***** SOURCE RECORDS
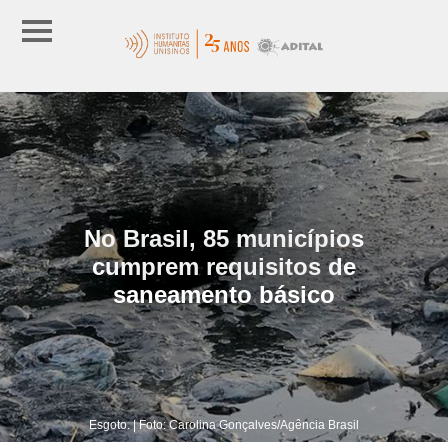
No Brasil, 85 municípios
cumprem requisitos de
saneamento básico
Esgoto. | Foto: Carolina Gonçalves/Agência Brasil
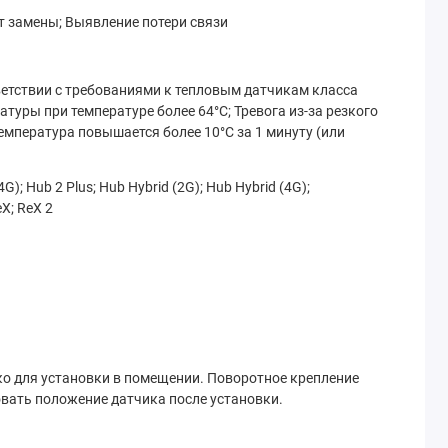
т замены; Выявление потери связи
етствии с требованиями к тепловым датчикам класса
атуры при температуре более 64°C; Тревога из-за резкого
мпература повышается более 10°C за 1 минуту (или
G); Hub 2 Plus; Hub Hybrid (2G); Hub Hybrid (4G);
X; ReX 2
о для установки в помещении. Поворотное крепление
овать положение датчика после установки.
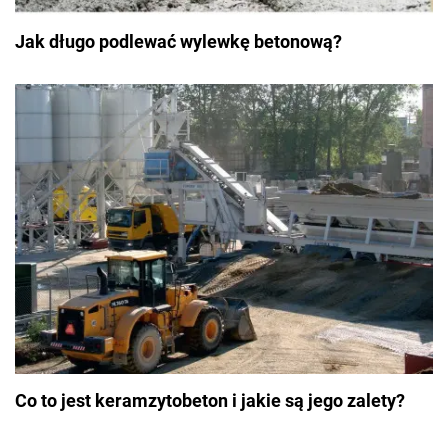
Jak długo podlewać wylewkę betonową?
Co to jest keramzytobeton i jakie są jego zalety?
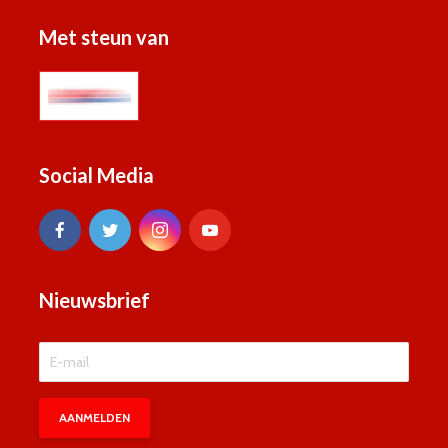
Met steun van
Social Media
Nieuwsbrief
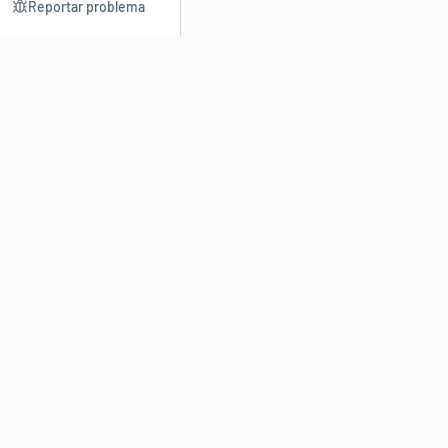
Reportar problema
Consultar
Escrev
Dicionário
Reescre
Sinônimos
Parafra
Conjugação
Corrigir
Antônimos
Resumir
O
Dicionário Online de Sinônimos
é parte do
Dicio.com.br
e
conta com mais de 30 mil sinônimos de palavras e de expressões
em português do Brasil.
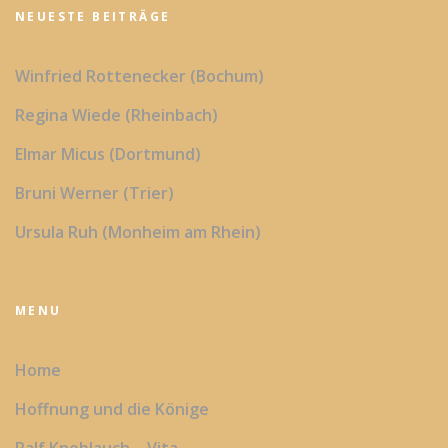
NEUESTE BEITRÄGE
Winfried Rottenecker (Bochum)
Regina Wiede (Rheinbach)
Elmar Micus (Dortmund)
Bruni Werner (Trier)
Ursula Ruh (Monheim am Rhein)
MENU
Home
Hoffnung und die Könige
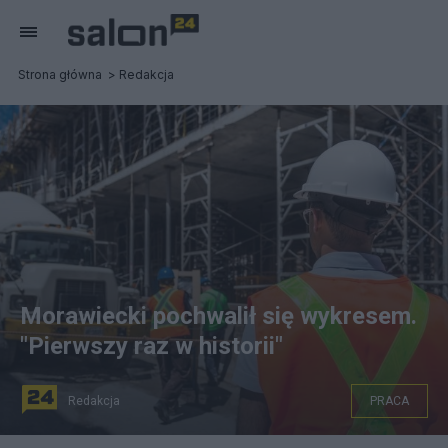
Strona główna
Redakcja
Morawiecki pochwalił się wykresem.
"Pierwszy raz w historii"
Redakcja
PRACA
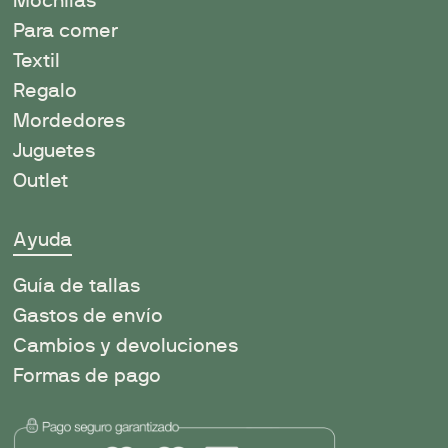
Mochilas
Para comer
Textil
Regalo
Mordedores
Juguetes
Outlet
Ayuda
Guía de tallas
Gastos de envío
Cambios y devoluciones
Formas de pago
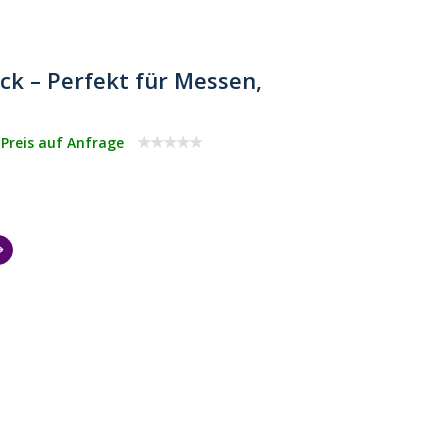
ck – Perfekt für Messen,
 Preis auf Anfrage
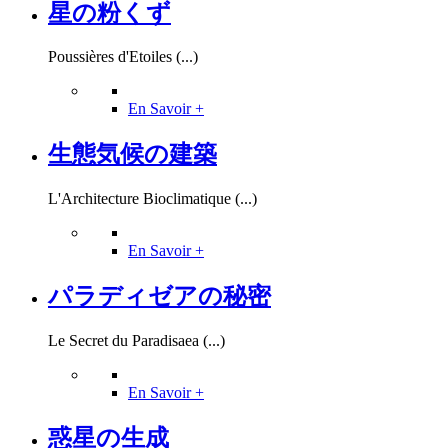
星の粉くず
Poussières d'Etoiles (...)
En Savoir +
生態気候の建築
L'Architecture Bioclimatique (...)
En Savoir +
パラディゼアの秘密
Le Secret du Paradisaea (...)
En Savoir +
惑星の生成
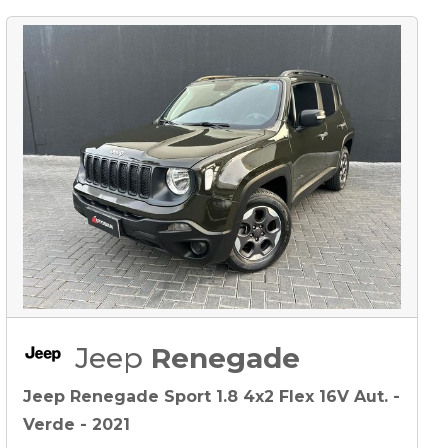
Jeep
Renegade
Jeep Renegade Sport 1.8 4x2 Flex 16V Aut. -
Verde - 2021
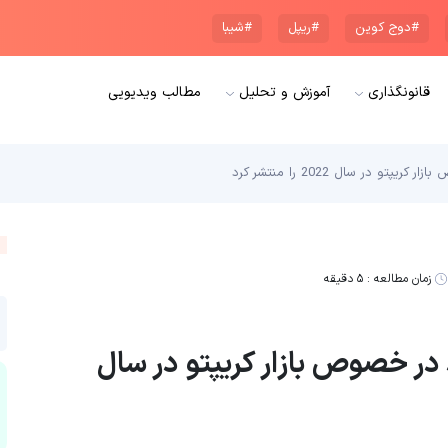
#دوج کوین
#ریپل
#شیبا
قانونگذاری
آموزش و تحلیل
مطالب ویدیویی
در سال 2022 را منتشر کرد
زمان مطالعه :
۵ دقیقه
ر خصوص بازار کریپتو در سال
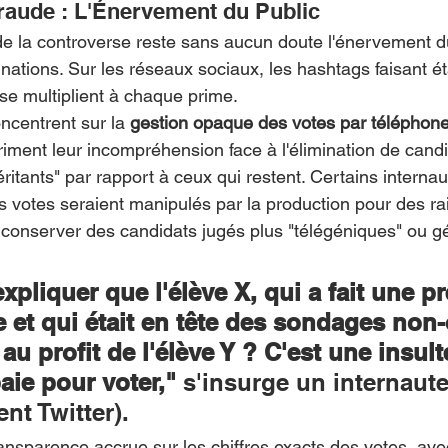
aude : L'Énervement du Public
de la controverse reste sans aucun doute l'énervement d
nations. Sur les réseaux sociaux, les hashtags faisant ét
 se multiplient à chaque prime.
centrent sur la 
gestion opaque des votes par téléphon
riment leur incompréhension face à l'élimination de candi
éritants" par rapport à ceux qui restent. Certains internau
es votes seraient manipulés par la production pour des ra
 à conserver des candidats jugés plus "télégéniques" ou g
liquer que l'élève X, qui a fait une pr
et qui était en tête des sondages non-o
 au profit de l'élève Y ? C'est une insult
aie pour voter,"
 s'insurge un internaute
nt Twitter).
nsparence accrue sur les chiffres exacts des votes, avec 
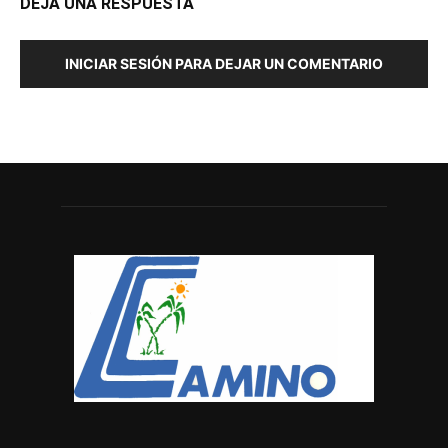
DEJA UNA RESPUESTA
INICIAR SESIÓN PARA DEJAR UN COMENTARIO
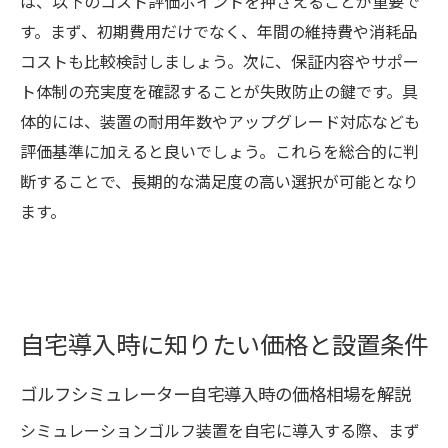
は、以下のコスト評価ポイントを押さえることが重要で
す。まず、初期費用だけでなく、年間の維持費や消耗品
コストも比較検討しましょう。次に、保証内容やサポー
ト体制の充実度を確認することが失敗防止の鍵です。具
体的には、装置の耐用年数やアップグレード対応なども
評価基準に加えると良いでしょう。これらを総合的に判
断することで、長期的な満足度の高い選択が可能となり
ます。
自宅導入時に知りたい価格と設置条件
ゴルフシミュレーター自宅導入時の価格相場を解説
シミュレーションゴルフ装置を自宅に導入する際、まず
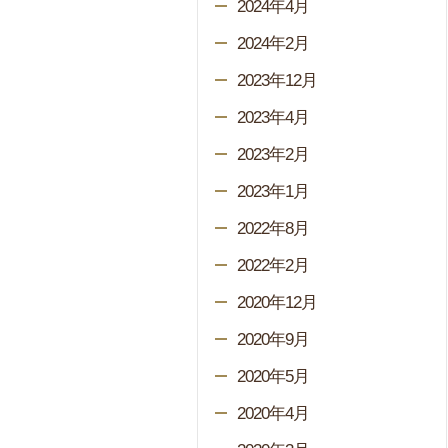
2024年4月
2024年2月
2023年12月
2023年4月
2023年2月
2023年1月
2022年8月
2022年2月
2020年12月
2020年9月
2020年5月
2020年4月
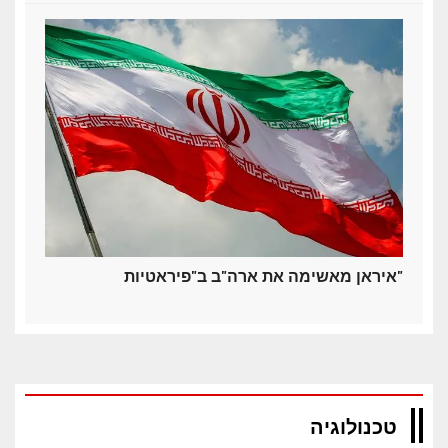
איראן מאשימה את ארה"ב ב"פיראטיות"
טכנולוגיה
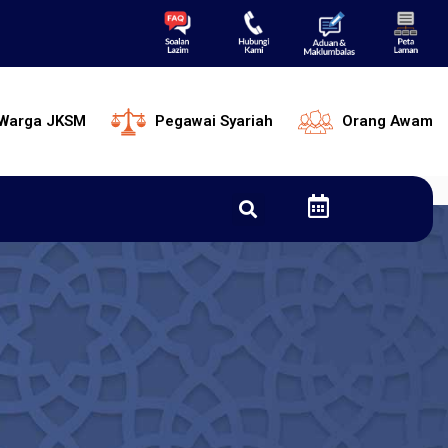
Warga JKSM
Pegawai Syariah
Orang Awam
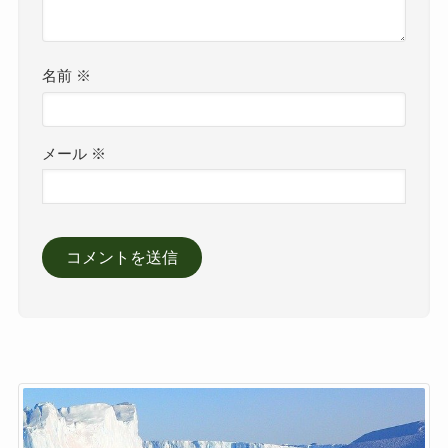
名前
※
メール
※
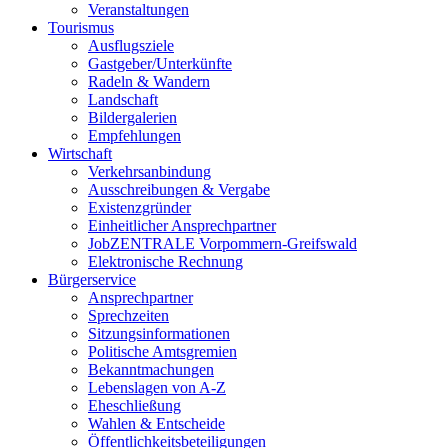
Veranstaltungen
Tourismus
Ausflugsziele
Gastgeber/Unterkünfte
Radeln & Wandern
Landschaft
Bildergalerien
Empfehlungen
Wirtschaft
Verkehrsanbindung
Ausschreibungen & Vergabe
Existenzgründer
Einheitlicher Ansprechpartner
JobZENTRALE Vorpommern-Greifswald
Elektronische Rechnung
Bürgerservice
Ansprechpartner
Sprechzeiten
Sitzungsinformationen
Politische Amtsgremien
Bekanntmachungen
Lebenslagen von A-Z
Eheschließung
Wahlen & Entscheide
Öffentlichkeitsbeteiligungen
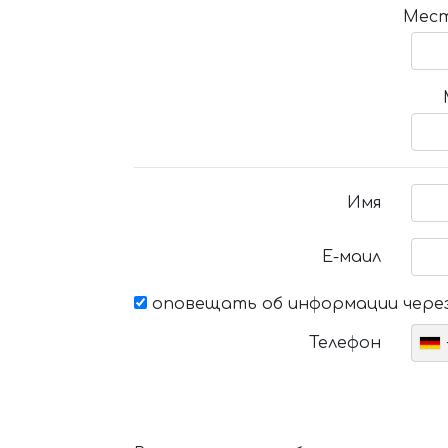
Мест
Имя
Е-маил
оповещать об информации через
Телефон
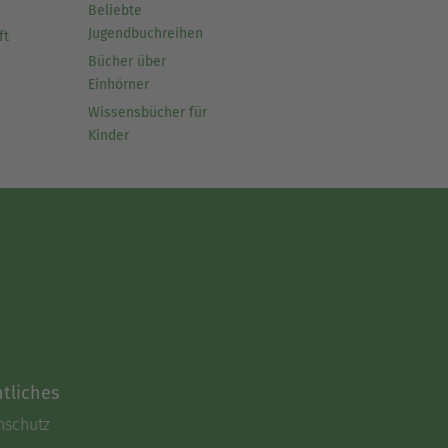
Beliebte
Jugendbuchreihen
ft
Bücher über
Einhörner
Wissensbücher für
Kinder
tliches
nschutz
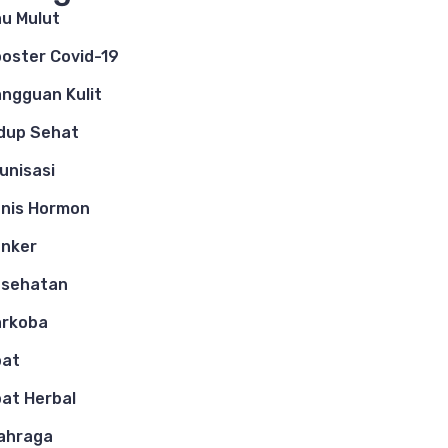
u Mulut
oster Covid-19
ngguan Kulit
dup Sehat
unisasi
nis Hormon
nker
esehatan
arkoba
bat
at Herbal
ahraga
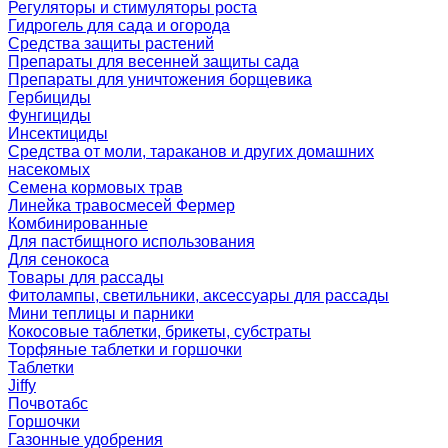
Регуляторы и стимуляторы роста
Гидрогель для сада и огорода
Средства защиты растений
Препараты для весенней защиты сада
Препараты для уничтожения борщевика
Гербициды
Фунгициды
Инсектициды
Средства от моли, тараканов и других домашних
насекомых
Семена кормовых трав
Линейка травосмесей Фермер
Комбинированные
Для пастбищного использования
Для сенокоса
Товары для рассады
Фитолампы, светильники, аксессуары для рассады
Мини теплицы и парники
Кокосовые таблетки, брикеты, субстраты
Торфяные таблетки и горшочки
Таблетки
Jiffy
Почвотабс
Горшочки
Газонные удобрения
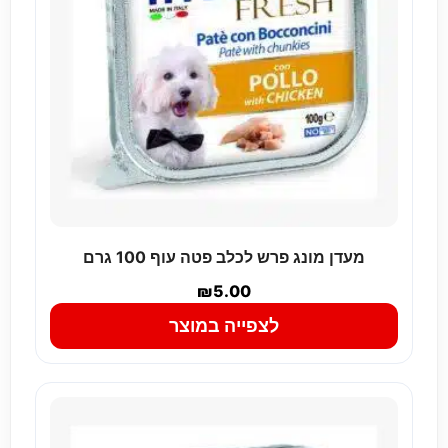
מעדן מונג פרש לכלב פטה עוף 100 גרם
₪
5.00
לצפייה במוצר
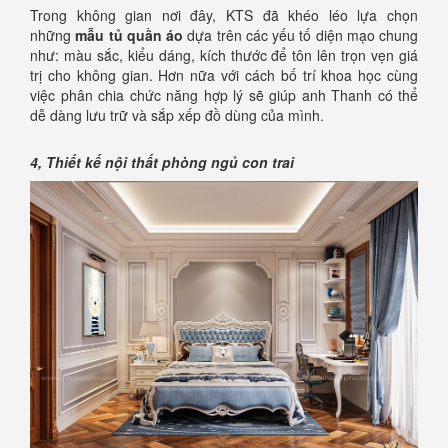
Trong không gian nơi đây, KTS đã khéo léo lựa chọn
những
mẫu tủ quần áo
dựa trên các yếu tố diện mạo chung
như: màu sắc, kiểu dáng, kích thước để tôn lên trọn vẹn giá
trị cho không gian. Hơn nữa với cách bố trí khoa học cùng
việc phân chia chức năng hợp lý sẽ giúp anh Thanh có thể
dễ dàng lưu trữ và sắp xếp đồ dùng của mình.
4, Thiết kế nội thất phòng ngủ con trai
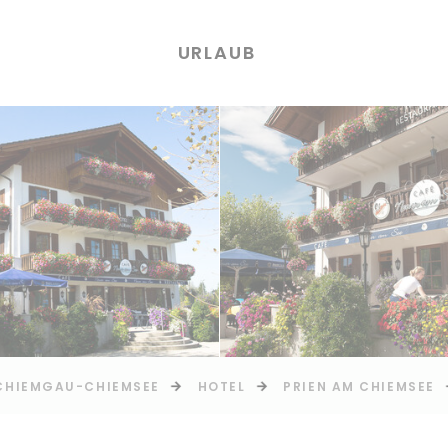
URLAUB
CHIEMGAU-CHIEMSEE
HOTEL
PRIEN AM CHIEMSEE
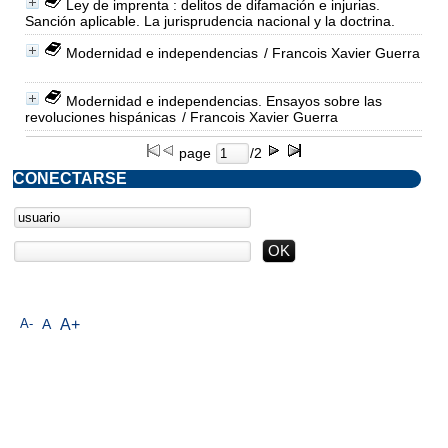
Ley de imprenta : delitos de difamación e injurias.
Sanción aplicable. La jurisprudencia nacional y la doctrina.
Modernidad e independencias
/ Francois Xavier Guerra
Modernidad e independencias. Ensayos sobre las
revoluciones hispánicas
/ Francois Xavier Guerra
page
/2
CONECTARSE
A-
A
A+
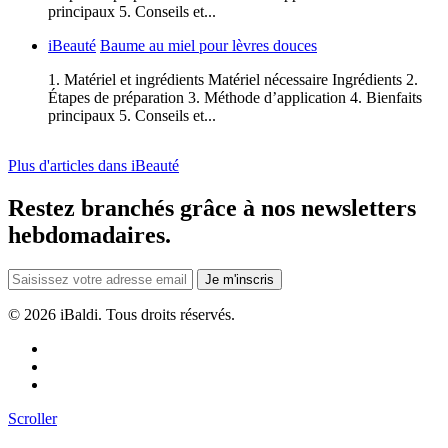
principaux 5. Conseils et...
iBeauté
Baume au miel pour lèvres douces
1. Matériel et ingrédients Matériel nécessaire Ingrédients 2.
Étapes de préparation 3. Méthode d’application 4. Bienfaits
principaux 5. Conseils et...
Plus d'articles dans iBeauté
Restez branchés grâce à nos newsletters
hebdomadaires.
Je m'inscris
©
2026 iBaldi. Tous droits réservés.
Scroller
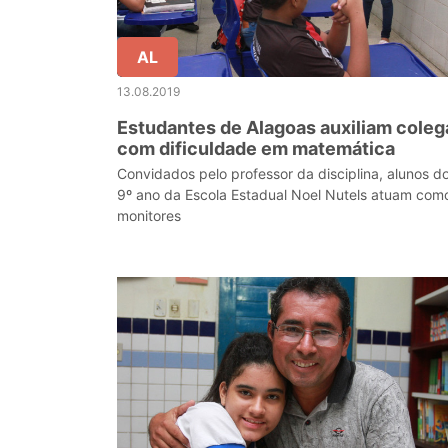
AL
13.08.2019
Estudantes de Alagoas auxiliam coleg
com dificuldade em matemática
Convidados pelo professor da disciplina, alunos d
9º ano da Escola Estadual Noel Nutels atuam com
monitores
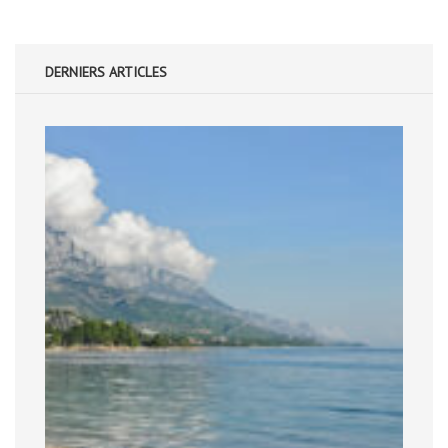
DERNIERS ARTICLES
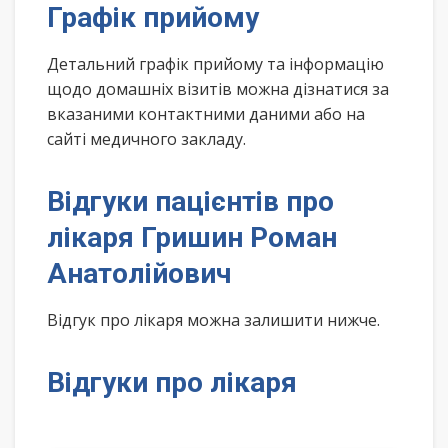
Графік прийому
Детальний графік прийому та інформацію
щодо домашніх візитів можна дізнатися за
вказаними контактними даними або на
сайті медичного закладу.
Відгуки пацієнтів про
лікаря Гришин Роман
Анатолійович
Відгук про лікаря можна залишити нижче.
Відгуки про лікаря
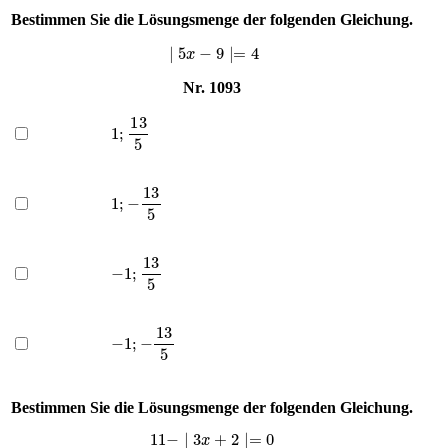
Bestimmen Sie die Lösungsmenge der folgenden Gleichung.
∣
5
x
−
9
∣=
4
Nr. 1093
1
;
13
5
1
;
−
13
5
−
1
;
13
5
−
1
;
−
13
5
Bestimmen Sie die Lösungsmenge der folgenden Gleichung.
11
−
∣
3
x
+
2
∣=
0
**********
Check the listing above for lines containing the string "iBeauté", and copy each one.

iBeauté
Plus d'articles dans iBeauté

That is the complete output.